Task objective: In the material below, the required lines run from the one containing "Ethan Suplee (1007, 979)" through the one containing "Team Efforts (431, 889)". Copy those lines exactly, ends included, and nothing else.
--- Information Enclosed Below ---
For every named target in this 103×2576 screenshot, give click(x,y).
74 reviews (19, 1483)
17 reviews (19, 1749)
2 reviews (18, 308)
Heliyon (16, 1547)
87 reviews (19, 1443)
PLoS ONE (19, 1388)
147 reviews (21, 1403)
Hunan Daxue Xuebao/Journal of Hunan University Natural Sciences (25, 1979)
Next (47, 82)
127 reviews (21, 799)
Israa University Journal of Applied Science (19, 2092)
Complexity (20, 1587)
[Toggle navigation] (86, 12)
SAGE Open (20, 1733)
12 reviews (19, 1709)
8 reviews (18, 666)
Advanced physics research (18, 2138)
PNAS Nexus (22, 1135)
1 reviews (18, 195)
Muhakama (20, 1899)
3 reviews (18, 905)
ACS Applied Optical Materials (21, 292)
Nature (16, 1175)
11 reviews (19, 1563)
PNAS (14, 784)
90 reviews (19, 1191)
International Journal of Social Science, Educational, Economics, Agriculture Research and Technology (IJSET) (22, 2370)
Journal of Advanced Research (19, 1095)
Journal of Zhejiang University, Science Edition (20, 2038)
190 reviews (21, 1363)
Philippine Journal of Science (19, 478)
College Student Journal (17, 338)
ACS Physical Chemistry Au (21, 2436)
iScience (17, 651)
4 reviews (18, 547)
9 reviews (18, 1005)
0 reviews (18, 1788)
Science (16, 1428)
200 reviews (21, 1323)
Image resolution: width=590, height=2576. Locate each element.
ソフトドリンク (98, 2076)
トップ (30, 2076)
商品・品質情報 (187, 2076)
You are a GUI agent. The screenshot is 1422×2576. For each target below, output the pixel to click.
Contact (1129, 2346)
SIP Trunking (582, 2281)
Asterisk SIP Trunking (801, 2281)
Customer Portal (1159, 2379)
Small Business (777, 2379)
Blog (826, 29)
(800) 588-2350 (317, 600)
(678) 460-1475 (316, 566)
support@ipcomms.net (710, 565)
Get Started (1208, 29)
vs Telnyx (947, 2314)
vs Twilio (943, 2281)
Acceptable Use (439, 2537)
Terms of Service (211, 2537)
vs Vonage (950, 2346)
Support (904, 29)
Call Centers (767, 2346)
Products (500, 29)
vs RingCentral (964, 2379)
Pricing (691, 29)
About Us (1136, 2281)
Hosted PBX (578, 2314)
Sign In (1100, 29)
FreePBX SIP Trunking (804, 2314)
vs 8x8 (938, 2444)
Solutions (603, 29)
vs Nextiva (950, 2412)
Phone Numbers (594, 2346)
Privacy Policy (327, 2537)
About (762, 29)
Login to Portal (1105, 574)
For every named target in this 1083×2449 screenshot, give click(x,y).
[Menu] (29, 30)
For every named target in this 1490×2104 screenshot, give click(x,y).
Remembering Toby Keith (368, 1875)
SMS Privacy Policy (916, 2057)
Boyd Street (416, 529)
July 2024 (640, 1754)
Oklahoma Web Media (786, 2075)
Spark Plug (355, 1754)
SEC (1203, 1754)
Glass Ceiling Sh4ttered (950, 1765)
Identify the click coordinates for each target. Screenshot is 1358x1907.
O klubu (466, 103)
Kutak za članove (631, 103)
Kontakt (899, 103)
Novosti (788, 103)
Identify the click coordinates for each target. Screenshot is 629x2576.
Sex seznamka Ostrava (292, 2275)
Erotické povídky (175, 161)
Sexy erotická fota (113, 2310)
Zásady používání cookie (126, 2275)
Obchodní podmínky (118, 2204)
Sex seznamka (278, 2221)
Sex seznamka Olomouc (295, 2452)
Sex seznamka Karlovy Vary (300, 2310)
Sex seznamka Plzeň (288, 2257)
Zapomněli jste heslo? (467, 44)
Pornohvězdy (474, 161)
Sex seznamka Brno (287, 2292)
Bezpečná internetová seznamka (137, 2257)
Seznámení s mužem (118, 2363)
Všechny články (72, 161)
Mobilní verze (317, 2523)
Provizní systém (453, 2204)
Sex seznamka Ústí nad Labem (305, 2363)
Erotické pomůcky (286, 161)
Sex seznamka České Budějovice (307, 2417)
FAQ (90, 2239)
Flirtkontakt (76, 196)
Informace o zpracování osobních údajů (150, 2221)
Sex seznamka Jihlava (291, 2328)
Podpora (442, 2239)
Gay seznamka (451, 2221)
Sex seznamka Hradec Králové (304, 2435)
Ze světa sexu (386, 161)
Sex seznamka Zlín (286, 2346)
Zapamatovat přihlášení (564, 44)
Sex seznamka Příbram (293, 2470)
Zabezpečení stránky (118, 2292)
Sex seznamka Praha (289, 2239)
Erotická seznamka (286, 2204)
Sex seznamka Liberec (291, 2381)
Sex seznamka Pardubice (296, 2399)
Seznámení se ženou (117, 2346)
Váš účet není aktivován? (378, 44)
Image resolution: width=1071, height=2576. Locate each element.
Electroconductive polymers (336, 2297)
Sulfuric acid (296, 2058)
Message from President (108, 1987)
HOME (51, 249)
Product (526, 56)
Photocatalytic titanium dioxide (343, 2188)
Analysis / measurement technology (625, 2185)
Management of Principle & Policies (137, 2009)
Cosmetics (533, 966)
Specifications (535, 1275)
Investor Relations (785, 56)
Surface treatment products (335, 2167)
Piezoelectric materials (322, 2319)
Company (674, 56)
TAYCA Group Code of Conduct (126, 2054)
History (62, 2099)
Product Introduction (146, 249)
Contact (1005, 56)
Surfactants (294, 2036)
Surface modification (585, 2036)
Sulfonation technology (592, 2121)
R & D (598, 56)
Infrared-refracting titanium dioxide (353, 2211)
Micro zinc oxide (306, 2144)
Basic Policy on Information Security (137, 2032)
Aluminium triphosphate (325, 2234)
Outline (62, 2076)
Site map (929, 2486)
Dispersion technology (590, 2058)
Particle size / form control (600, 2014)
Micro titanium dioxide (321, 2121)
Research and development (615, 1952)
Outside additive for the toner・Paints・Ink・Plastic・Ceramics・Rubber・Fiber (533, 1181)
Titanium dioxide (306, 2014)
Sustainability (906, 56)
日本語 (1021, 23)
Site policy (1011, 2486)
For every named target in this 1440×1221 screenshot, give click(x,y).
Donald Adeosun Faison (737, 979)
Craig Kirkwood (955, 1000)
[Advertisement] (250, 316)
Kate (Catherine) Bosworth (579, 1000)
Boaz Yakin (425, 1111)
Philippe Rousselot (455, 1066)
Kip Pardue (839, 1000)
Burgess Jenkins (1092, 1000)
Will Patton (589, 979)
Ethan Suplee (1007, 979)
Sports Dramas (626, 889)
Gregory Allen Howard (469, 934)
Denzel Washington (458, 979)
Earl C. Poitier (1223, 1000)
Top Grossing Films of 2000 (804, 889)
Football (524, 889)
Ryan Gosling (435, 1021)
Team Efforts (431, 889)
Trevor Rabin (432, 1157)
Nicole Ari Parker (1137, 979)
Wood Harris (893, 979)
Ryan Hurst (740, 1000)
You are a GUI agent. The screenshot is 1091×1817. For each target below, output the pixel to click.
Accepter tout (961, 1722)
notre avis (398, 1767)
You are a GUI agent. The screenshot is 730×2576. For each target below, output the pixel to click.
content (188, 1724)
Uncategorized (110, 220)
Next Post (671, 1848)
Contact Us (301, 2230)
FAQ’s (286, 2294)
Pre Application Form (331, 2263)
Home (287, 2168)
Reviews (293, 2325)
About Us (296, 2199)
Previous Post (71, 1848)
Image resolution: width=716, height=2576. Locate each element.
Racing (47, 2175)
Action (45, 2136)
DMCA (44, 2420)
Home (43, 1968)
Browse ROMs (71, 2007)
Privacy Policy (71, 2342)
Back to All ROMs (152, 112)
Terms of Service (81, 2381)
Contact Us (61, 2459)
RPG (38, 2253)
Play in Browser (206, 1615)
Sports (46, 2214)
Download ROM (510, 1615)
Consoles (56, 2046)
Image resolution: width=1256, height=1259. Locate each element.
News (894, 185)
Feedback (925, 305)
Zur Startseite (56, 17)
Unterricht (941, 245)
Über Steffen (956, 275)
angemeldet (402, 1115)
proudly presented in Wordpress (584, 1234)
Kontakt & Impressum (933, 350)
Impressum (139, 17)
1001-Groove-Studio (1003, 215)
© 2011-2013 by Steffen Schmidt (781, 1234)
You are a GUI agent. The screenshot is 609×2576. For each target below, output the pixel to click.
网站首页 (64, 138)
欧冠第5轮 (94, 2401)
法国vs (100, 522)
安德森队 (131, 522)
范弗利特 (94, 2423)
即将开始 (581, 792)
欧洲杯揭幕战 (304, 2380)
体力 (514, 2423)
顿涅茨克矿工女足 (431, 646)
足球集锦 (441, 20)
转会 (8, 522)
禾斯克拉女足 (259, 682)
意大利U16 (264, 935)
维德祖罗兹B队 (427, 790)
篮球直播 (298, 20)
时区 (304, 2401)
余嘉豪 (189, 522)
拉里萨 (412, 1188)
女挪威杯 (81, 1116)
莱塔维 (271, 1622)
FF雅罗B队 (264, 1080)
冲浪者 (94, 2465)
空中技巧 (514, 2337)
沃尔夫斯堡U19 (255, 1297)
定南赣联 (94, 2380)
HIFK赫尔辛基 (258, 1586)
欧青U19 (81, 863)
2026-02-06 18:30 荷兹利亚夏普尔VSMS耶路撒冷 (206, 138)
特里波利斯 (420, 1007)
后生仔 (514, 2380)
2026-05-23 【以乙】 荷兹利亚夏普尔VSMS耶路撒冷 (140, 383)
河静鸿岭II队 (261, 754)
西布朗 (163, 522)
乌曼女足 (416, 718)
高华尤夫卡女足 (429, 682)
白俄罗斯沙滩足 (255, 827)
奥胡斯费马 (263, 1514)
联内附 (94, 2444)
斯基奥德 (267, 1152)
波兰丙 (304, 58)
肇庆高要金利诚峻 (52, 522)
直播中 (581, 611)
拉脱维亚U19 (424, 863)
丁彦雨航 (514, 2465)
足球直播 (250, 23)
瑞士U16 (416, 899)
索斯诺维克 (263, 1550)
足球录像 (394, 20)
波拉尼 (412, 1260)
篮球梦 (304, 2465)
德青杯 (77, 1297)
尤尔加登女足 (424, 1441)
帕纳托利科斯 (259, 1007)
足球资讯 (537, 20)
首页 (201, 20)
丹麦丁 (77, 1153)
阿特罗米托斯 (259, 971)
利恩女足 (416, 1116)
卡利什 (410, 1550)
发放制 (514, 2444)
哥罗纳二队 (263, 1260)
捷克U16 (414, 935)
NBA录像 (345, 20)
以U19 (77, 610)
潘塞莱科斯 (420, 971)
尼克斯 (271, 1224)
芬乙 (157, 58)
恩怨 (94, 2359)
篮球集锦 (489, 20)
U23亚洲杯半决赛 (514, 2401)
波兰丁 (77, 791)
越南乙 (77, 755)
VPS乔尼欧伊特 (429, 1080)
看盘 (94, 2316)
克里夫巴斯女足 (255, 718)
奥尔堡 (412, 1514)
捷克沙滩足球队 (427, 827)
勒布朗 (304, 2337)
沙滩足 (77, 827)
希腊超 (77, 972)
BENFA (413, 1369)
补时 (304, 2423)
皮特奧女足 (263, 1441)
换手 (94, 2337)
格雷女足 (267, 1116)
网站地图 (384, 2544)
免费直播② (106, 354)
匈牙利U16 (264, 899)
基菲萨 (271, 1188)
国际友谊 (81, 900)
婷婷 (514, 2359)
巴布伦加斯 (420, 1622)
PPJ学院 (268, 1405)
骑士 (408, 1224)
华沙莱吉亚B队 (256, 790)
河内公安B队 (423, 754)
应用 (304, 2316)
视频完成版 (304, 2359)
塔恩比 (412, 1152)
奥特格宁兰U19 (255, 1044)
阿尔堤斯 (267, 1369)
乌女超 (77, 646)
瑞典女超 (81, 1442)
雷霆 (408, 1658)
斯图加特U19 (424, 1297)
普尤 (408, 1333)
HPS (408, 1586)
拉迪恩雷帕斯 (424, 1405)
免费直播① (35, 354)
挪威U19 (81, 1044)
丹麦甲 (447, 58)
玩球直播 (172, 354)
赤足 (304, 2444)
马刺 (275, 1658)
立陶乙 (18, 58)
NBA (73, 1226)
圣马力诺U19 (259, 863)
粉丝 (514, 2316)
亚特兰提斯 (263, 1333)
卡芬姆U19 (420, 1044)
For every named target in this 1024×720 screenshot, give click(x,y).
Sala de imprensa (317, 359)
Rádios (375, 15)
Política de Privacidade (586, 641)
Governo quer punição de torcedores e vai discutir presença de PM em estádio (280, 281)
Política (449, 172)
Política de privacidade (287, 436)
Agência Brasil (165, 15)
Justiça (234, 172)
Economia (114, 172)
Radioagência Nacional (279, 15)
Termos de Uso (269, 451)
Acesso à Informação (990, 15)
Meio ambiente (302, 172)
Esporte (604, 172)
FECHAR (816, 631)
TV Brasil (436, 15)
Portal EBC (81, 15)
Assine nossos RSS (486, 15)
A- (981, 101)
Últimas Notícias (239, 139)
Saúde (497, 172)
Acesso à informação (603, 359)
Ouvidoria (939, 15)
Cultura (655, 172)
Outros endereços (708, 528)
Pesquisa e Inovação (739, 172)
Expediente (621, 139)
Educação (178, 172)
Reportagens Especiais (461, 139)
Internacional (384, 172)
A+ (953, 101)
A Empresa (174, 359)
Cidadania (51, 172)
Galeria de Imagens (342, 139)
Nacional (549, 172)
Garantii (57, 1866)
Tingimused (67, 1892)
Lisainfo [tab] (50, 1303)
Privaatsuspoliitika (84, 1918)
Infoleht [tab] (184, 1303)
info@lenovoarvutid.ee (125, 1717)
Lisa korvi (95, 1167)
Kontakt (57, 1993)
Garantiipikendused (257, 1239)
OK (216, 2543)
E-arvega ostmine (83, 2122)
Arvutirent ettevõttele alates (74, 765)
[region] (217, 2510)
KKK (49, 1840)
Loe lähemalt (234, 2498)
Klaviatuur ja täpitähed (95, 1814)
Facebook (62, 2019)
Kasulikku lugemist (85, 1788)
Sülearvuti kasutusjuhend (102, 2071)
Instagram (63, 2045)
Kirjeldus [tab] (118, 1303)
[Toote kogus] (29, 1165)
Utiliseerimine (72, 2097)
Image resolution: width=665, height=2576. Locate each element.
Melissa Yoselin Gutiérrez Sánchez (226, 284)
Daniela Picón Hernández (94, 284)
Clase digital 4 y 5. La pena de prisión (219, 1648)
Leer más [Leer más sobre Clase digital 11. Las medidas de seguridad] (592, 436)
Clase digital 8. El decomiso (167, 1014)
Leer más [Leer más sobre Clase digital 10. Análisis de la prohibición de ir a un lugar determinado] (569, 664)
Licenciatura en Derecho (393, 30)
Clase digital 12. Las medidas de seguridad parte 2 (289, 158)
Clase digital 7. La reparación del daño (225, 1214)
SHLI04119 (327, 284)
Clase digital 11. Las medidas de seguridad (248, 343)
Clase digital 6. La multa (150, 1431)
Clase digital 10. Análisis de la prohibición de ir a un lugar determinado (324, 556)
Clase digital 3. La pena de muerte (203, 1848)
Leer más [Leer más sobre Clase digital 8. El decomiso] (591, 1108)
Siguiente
--- End of Enclosed Information ---
Response:
Ethan Suplee (1007, 979)
Sports Dramas (626, 889)
Gregory Allen Howard (469, 934)
Denzel Washington (458, 979)
Earl C. Poitier (1223, 1000)
Top Grossing Films of 2000 (804, 889)
Football (524, 889)
Ryan Gosling (435, 1021)
Team Efforts (431, 889)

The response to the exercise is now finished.